Niewątpliwie najgłośniejszym wydarzeniem tegorocznego PGA była premiera konsoli Alienware Steam Machine. Trzeba przyznać, że sprzęt ten prezentuje się zacni. Pytanie tylko co z ceną, bo 1500 zł za wersję podstawową brzmi aż za dobrze żeby było prawdziwe.
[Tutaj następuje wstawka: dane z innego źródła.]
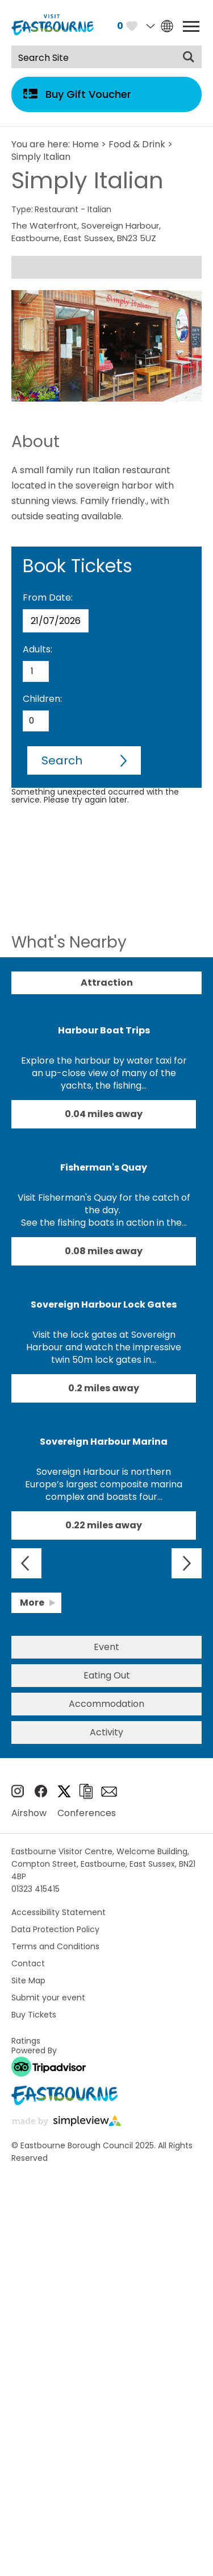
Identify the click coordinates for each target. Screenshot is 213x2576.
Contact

Nieco mniej głośna, ale z pewnością zasługująca na uwagę była premiera naszej rodzimej mobilki zatytułowanej „Ghost of Memories”. Pamiętacie niezwykle klimatyczne Monument Valley, które swój epizod miało nawet w którymś odcinku House of Cards? Produkcja polskiego studia Paplus International czerpie z niego garściami. Czy to źle? Bynajmniej. Gierka wygląda ślicznie i gra w nią całkiem przyjemnie. Co ciekawe, na czas PGA twórcy udostępnili jej wersje demonstracyjną.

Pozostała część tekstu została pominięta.